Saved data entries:
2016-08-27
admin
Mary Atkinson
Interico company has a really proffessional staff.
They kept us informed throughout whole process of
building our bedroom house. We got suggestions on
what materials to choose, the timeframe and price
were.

==

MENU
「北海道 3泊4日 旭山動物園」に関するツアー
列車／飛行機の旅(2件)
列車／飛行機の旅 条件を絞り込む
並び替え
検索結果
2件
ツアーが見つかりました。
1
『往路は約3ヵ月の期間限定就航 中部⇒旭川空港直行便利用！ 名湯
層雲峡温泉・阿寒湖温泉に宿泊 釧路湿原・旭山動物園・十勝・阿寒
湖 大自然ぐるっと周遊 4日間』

[Task brief]
Your answer should consist of every line from the entries that holds "旭山動物園".

[Solution for this problem]
「北海道 3泊4日 旭山動物園」に関するツアー
層雲峡温泉・阿寒湖温泉に宿泊 釧路湿原・旭山動物園・十勝・阿寒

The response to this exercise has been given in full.